Was servicing a brand new ARF Daytona Ghost last week and this is exactly why I always say QC alone is not enough.
Opened up the caseback expecting the usual and immediately saw something off. The factory installed the wrong caseback gasket. It didn’t even sit properly in the channel. No compression, no seal, nothing.
On top of that, every critical gasket for water resistance was completely dry. No lubrication on the caseback gasket, crown gasket, or pushers.
This isn’t a minor issue. This watch would have failed a pressure test instantly.
Realistically, this thing was one hand wash away from moisture getting in.
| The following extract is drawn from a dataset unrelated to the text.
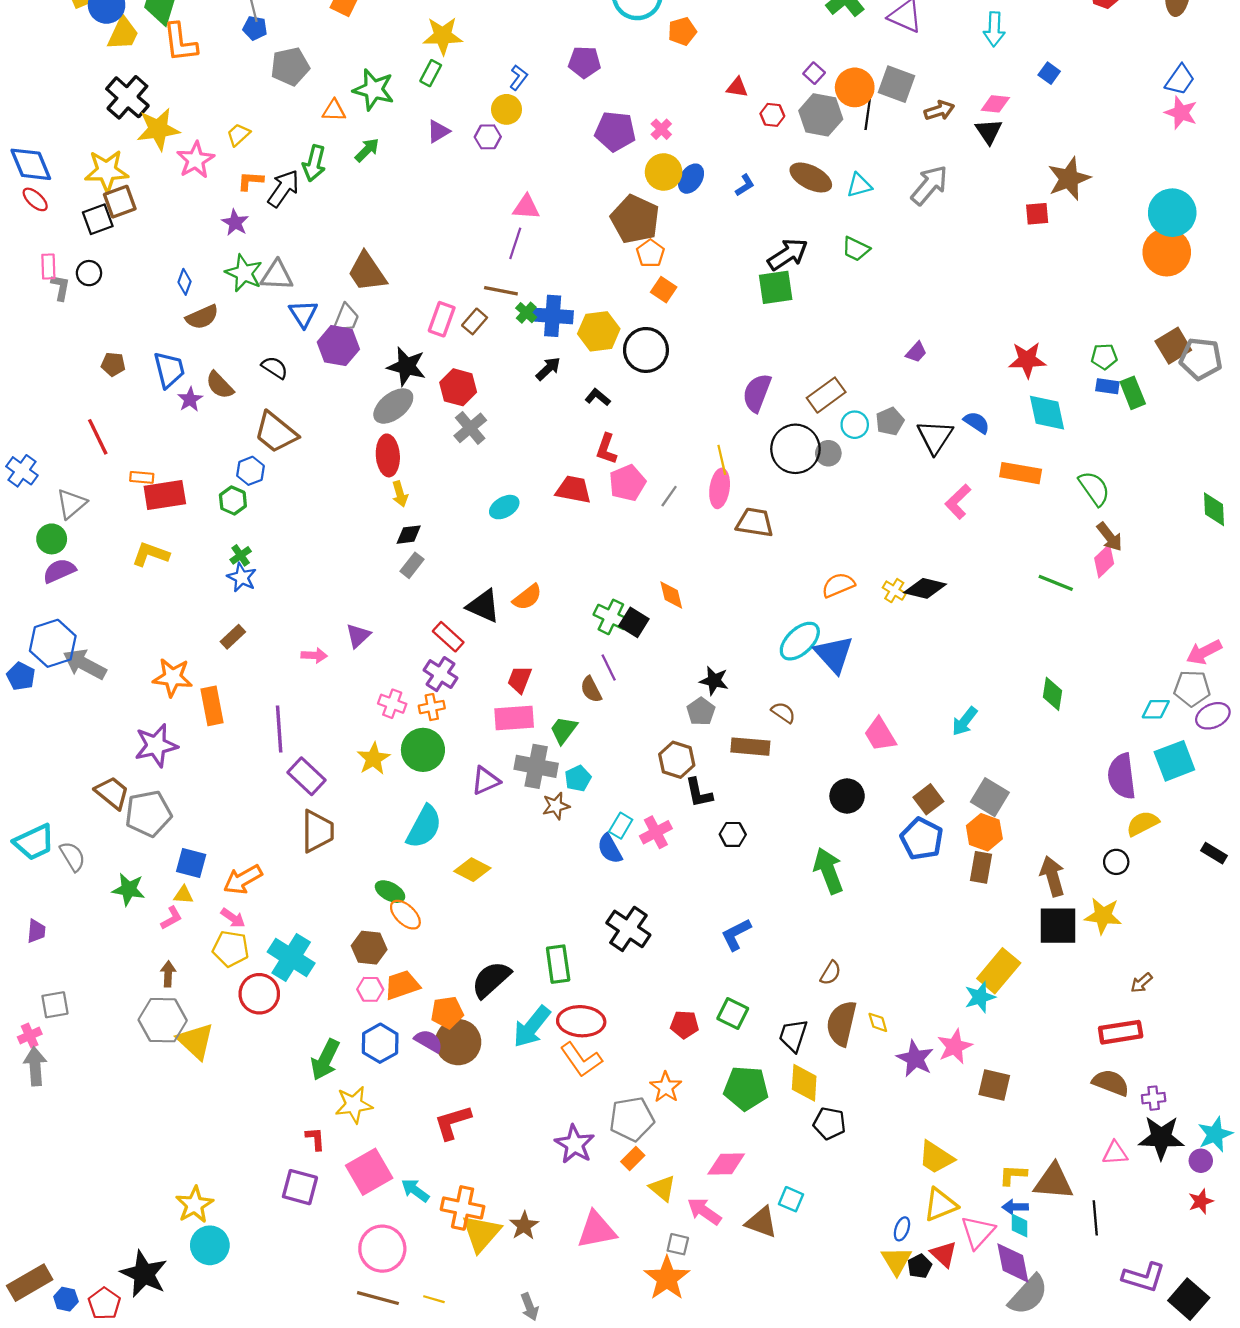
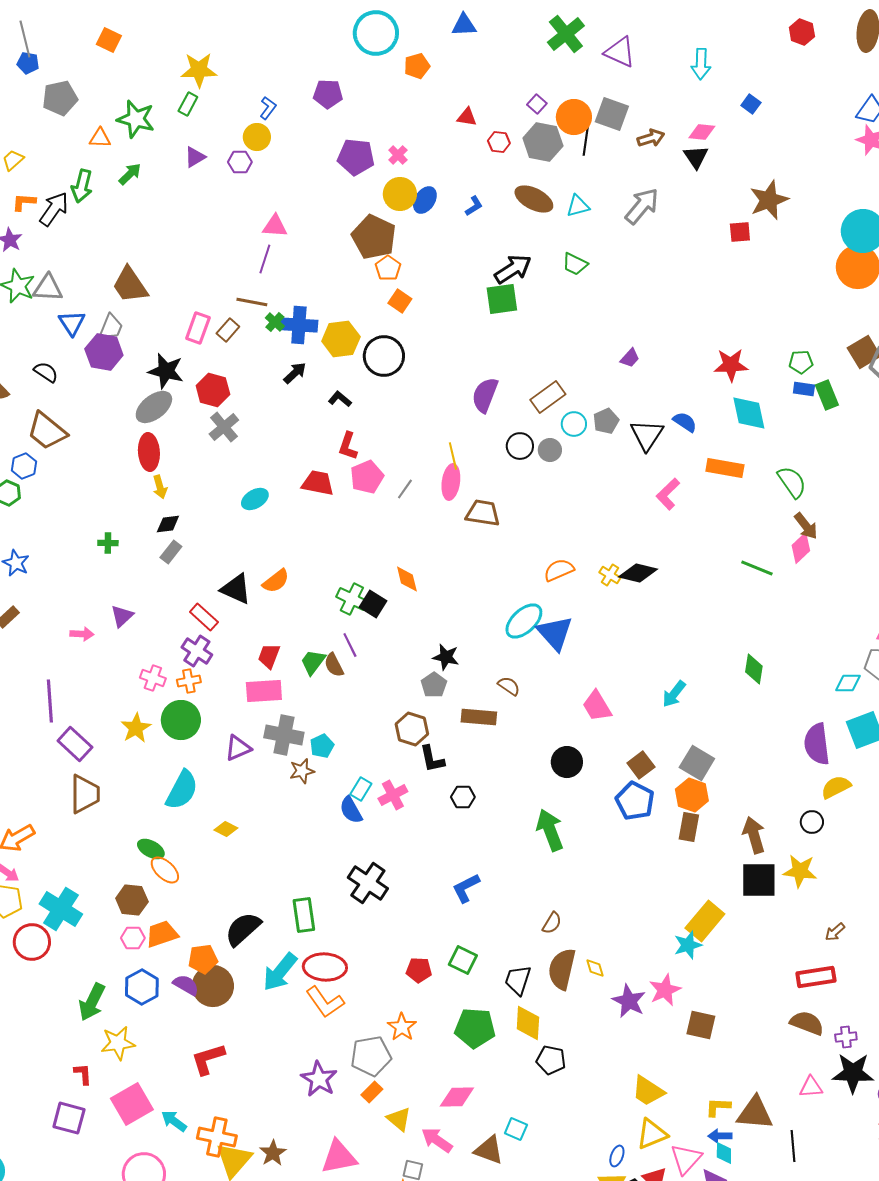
black circle: (795, 449) -> (520, 446), size x0.6
green cross: (241, 555) -> (108, 543), moved, turned 36
green trapezoid: (564, 730) -> (313, 662), moved
yellow diamond: (472, 870) -> (226, 829), size x0.7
Even sweat over time could’ve caused problems.
That’s the part people don’t think about. You can have a perfect dial, perfect rehaut, great timegrapher numbers, and still have something like this lurking underneath.
Factories like ARF, VSF, Clean, etc are solid, but they’re still assembly line operations. Stuff slips through more often than people think.
QC photos will never catch this. You only see it once the case is opened.
This is why servicing isn’t just about regulation or making it run better. It’s about catching issues that can actually kill the watch long term.
At a minimum, you want:
• movement check
• gasket inspection and lubrication
• pressure testing
Without that, you’re basically trusting factory assembly blindly.
Just wanted to share because this one was pretty bad and would have 100% caused issues down the line.